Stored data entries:
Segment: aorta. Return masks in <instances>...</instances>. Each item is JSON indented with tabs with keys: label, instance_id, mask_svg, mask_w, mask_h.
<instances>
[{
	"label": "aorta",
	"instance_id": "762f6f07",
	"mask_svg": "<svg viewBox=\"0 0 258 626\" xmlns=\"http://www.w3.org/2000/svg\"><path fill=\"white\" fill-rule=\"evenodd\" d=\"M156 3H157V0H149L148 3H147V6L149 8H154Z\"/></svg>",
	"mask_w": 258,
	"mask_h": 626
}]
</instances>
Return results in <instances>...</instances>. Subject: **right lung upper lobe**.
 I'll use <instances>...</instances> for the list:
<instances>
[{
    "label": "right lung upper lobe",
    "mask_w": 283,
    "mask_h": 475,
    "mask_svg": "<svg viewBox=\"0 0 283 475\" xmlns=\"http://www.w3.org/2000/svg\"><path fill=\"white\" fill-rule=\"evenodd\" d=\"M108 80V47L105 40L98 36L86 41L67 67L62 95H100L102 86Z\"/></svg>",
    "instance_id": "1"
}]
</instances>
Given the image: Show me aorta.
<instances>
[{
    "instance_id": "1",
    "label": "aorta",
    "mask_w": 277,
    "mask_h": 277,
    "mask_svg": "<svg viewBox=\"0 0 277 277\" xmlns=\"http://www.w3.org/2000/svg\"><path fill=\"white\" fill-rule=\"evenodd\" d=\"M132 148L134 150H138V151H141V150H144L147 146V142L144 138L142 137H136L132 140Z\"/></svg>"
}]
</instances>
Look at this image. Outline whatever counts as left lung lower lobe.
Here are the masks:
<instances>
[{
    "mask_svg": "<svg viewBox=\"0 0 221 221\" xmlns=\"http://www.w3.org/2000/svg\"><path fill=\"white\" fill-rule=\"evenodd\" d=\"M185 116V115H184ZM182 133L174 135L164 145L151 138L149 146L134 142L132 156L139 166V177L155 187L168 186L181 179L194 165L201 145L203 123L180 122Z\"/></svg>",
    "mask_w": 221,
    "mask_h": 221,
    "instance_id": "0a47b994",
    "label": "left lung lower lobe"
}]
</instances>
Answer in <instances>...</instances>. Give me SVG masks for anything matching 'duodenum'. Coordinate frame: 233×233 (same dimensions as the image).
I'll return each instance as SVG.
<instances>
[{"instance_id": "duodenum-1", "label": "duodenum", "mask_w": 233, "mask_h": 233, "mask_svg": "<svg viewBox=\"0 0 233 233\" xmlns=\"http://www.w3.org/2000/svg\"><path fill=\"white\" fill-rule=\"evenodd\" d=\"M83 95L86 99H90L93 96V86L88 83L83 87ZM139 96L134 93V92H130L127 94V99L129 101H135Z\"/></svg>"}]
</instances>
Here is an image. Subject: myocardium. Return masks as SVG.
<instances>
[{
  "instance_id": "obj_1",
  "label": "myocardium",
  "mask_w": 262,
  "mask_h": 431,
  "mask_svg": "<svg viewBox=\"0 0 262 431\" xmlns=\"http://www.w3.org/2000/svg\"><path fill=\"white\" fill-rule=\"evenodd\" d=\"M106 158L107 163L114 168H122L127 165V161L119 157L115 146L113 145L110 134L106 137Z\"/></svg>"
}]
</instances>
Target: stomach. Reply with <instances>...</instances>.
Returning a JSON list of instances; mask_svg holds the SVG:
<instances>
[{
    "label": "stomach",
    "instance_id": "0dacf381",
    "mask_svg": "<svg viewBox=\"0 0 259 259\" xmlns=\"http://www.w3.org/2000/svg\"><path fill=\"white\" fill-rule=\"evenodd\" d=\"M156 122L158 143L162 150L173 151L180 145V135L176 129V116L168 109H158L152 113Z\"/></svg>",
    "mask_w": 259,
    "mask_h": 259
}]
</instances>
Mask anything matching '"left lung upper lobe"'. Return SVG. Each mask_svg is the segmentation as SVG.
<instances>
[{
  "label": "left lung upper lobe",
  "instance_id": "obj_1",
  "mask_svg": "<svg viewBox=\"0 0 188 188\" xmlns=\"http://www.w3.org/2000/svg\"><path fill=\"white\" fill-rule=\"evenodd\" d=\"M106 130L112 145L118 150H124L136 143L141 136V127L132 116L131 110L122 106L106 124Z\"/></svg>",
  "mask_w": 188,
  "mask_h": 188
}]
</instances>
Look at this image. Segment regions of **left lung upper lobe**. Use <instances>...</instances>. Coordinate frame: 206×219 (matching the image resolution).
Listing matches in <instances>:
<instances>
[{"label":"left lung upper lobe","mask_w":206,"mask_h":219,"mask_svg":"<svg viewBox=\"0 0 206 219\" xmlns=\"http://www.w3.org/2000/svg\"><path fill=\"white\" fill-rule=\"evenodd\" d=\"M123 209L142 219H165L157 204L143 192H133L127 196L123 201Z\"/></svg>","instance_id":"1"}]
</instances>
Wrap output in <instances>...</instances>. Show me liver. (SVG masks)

• Work instructions: Return all the data above, unaltered and complete.

• Exercise response:
Segment: aorta. Return masks in <instances>...</instances>. Each item is JSON indented with tabs with keys: label, instance_id, mask_svg, mask_w, mask_h.
<instances>
[{
	"label": "aorta",
	"instance_id": "762f6f07",
	"mask_svg": "<svg viewBox=\"0 0 258 626\" xmlns=\"http://www.w3.org/2000/svg\"><path fill=\"white\" fill-rule=\"evenodd\" d=\"M156 3H157V0H149L148 3H147V6L149 8H154Z\"/></svg>",
	"mask_w": 258,
	"mask_h": 626
}]
</instances>
Return results in <instances>...</instances>. Subject: **right lung upper lobe**.
 I'll use <instances>...</instances> for the list:
<instances>
[{
    "label": "right lung upper lobe",
    "mask_w": 283,
    "mask_h": 475,
    "mask_svg": "<svg viewBox=\"0 0 283 475\" xmlns=\"http://www.w3.org/2000/svg\"><path fill=\"white\" fill-rule=\"evenodd\" d=\"M108 80V47L105 40L98 36L86 41L67 67L62 95H100L102 86Z\"/></svg>",
    "instance_id": "1"
}]
</instances>
Given the image: Show me aorta.
<instances>
[{
    "instance_id": "1",
    "label": "aorta",
    "mask_w": 277,
    "mask_h": 277,
    "mask_svg": "<svg viewBox=\"0 0 277 277\" xmlns=\"http://www.w3.org/2000/svg\"><path fill=\"white\" fill-rule=\"evenodd\" d=\"M132 148L134 150H138V151H141V150H144L147 146V142L144 138L142 137H136L132 140Z\"/></svg>"
}]
</instances>
Look at this image. Outline whatever counts as left lung lower lobe.
Here are the masks:
<instances>
[{
    "mask_svg": "<svg viewBox=\"0 0 221 221\" xmlns=\"http://www.w3.org/2000/svg\"><path fill=\"white\" fill-rule=\"evenodd\" d=\"M185 116V115H184ZM182 133L174 135L164 145L151 138L149 146L134 142L132 156L139 166V177L155 187L168 186L181 179L194 165L201 145L203 123L180 122Z\"/></svg>",
    "mask_w": 221,
    "mask_h": 221,
    "instance_id": "0a47b994",
    "label": "left lung lower lobe"
}]
</instances>
Answer in <instances>...</instances>. Give me SVG masks for anything matching 'duodenum'. Coordinate frame: 233×233 (same dimensions as the image).
I'll return each instance as SVG.
<instances>
[{"instance_id": "duodenum-1", "label": "duodenum", "mask_w": 233, "mask_h": 233, "mask_svg": "<svg viewBox=\"0 0 233 233\" xmlns=\"http://www.w3.org/2000/svg\"><path fill=\"white\" fill-rule=\"evenodd\" d=\"M83 95L86 99H90L93 96V86L88 83L83 87ZM139 96L134 93V92H130L127 94V99L129 101H135Z\"/></svg>"}]
</instances>
Here is an image. Subject: myocardium. Return masks as SVG.
<instances>
[{
  "instance_id": "obj_1",
  "label": "myocardium",
  "mask_w": 262,
  "mask_h": 431,
  "mask_svg": "<svg viewBox=\"0 0 262 431\" xmlns=\"http://www.w3.org/2000/svg\"><path fill=\"white\" fill-rule=\"evenodd\" d=\"M106 158L107 163L114 168H122L127 165V161L119 157L115 146L113 145L110 134L106 137Z\"/></svg>"
}]
</instances>
Target: stomach. Reply with <instances>...</instances>.
Returning a JSON list of instances; mask_svg holds the SVG:
<instances>
[{
    "label": "stomach",
    "instance_id": "0dacf381",
    "mask_svg": "<svg viewBox=\"0 0 259 259\" xmlns=\"http://www.w3.org/2000/svg\"><path fill=\"white\" fill-rule=\"evenodd\" d=\"M156 122L158 143L162 150L173 151L180 145V135L176 129V116L168 109H158L152 113Z\"/></svg>",
    "mask_w": 259,
    "mask_h": 259
}]
</instances>
Mask anything matching '"left lung upper lobe"'. Return SVG. Each mask_svg is the segmentation as SVG.
<instances>
[{
  "label": "left lung upper lobe",
  "instance_id": "obj_1",
  "mask_svg": "<svg viewBox=\"0 0 188 188\" xmlns=\"http://www.w3.org/2000/svg\"><path fill=\"white\" fill-rule=\"evenodd\" d=\"M106 130L112 145L118 150H124L136 143L141 136V127L132 116L131 110L122 106L106 124Z\"/></svg>",
  "mask_w": 188,
  "mask_h": 188
}]
</instances>
Look at this image. Segment regions of **left lung upper lobe**. Use <instances>...</instances>. Coordinate frame: 206×219 (matching the image resolution).
Listing matches in <instances>:
<instances>
[{"label":"left lung upper lobe","mask_w":206,"mask_h":219,"mask_svg":"<svg viewBox=\"0 0 206 219\" xmlns=\"http://www.w3.org/2000/svg\"><path fill=\"white\" fill-rule=\"evenodd\" d=\"M123 209L142 219H165L157 204L143 192H133L127 196L123 201Z\"/></svg>","instance_id":"1"}]
</instances>
Wrap output in <instances>...</instances>. Show me liver. (SVG masks)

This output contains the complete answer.